Grant of maintenance and alimony are entirely a discretionary exercise of the Court before which a maintenance claim is filed. A change in the present laws, must be made to enable a rights-based approach, rather than a needs-based approach based on which a fixed percentage of maintenance must be granted to the wife. The Supreme Court in 'Kalyan Dey Chowdhury vs Rita Dey Chowdhury Nee Nandy' dated 19 April, 2017, observed that, "Following Dr. Kulbhushan Kumar vs. Raj Kumari and Anr. (1970) 3 SCC 129, in this case, it was held that 25% of the husband's net salary would be just and proper to be awarded as maintenance to the respondent-wife". The SC also observed that the amount of permanent alimony awarded to the wife must be befitting of the status of the parties and the capacity of the spouse to pay maintenance.
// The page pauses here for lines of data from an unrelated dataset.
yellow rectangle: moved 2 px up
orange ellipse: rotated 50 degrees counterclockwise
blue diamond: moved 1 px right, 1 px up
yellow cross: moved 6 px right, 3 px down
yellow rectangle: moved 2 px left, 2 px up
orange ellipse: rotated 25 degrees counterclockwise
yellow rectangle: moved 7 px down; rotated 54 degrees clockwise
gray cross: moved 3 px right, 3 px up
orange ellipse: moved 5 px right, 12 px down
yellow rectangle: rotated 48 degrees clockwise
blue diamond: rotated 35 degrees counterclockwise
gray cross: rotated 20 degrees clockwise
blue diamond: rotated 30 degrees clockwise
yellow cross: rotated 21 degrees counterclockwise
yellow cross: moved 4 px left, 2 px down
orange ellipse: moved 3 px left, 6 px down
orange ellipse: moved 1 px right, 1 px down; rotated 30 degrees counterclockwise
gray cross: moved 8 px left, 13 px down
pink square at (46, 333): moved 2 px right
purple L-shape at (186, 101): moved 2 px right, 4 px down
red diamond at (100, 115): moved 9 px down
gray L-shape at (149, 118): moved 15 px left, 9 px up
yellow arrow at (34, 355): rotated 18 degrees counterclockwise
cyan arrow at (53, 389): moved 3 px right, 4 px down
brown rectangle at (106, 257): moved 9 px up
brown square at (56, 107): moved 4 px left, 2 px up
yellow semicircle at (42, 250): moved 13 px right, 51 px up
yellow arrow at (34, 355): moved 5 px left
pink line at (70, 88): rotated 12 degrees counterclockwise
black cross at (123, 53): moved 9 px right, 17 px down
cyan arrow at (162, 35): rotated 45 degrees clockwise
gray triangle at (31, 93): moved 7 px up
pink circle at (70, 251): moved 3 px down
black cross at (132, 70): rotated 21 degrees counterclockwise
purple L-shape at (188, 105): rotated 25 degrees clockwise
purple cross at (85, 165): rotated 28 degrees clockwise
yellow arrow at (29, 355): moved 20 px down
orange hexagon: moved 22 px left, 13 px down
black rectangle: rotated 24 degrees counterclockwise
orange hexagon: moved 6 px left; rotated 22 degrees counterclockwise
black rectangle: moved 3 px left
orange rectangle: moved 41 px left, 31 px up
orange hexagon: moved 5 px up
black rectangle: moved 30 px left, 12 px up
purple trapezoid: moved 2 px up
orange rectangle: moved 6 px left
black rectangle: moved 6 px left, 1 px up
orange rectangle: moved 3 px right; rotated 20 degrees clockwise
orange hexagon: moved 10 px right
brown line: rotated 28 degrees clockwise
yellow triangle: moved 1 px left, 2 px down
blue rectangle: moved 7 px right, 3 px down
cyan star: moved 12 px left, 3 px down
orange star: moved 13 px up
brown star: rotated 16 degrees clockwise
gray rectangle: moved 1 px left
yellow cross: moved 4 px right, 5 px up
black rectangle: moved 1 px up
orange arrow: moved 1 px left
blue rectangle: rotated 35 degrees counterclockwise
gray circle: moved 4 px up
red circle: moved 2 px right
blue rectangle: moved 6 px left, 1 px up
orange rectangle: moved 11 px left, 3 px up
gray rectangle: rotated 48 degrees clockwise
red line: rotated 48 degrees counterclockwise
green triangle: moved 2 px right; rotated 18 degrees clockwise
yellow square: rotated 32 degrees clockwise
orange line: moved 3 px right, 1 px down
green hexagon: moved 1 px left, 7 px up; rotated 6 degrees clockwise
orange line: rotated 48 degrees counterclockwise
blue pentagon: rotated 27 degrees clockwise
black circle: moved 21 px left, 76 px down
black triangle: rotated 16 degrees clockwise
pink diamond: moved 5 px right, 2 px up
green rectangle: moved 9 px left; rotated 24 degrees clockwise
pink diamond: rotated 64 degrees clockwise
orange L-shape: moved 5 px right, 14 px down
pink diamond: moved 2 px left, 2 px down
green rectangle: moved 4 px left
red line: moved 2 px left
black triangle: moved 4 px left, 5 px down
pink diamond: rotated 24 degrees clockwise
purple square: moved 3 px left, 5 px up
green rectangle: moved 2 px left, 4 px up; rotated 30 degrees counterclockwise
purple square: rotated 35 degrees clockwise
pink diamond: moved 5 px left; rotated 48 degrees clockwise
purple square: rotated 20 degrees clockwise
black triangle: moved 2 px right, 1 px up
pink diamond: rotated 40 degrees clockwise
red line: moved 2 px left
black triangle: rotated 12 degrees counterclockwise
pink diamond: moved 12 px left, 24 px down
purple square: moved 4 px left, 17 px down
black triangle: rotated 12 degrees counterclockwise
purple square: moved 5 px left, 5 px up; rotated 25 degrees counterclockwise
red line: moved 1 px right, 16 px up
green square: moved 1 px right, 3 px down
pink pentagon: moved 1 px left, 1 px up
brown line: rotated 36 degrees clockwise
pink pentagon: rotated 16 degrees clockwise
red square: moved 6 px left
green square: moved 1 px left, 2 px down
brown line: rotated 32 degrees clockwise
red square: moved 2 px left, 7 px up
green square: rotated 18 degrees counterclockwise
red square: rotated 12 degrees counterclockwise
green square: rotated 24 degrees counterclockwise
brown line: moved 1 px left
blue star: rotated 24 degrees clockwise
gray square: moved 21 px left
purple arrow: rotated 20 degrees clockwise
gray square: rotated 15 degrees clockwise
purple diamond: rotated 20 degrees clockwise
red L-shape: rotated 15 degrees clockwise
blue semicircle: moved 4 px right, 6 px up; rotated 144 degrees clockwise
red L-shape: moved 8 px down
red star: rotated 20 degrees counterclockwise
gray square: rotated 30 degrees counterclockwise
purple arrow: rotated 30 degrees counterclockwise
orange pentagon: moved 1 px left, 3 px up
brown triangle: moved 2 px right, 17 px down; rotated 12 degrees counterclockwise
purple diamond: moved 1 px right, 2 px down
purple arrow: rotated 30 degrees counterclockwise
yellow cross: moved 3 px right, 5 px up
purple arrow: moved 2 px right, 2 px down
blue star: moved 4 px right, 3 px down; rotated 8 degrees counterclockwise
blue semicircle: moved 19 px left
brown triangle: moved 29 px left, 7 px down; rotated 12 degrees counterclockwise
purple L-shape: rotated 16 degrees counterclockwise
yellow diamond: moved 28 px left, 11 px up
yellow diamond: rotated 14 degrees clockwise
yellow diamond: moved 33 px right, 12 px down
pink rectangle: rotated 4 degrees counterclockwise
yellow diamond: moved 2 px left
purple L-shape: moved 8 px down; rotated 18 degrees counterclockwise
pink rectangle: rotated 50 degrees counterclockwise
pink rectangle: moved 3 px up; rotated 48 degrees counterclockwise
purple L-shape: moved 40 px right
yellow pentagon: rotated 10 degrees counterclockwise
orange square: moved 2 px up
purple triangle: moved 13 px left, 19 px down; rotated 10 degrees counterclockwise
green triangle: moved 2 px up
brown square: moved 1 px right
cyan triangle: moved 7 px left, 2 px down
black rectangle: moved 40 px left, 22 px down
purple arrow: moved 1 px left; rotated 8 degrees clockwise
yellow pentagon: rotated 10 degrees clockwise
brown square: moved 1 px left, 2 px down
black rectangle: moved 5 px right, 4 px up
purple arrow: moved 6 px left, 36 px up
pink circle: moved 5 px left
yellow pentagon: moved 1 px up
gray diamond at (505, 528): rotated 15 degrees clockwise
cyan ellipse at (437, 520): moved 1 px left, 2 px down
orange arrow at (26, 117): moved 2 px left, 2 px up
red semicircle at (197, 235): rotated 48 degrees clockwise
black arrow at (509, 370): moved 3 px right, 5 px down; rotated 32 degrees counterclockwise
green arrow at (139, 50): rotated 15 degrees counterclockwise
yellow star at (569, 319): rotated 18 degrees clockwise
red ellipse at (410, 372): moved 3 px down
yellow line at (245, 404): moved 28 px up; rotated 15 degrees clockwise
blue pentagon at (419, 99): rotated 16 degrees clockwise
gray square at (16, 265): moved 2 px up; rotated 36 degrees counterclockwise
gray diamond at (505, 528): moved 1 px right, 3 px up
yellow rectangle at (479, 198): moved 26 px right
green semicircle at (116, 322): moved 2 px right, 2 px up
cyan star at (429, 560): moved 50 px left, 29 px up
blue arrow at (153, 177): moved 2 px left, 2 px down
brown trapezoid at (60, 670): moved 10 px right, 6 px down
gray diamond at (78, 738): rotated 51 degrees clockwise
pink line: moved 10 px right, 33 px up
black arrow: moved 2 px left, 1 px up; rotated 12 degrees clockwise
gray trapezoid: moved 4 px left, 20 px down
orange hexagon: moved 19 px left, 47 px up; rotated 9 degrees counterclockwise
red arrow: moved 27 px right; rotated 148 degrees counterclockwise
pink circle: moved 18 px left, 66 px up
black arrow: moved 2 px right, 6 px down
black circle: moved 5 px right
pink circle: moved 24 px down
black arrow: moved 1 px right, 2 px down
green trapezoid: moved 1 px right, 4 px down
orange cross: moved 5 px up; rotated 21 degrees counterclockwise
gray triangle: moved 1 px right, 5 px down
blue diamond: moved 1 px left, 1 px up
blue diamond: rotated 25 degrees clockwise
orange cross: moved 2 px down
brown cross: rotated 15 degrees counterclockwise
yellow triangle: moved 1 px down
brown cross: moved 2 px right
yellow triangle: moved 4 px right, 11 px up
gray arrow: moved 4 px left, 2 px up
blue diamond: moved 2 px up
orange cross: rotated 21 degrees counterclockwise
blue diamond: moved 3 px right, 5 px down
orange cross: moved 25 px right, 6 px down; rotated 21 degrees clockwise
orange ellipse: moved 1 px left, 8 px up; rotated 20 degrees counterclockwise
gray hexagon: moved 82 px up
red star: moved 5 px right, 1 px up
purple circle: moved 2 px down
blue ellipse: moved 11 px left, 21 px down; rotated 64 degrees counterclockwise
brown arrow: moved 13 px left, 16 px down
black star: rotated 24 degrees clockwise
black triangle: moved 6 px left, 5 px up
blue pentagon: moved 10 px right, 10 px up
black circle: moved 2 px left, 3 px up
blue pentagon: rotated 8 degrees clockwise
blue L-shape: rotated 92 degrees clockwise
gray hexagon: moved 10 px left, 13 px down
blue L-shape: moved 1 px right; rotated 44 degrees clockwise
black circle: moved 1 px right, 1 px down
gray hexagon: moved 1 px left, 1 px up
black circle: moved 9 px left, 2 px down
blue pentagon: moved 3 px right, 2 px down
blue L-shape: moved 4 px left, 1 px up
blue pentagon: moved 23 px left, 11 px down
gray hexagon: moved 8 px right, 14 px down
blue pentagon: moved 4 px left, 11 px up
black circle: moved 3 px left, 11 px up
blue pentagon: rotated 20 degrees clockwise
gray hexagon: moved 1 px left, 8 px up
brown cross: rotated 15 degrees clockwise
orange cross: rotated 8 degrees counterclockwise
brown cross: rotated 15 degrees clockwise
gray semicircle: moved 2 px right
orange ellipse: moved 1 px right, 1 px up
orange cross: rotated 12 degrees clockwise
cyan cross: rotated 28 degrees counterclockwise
If maintenance and alimony amounts are based on fixed rules it will remove the hyberbolic screams of "lies on lies" and "career-oriented woman", often heard from the counsels of the husband during maintenance proceedings in a Court. This will also render irrelevant the need for a woman undergoing divorce to prove that she is deserving of maintenance from her husband.
Maintenance percentages must be fixed by taking into consideration factors such as age, duration of the marriage, spousal maintenance when the parties have minor children, employment status, etc. based on the different permutations. A closer look at the financial battle between separating spouses shows that it can take many months and sometimes years before any maintenance is given to the woman. Time bound and fixed percentages of maintenance amounts based on relevant factors will also lead to a speedy disposal of the divorce case. Undoubtedly, maintenance amounts must also be fixed based on the financial capacity of the husband.
Hence, legal provisions must be expanded to take into consideration all the present social and economic conditions of women undergoing divorce to cover the financial disparity which can arise upon divorce.
The author is an Advocate Practising in the Karnataka and Delhi Courts. Views are personal.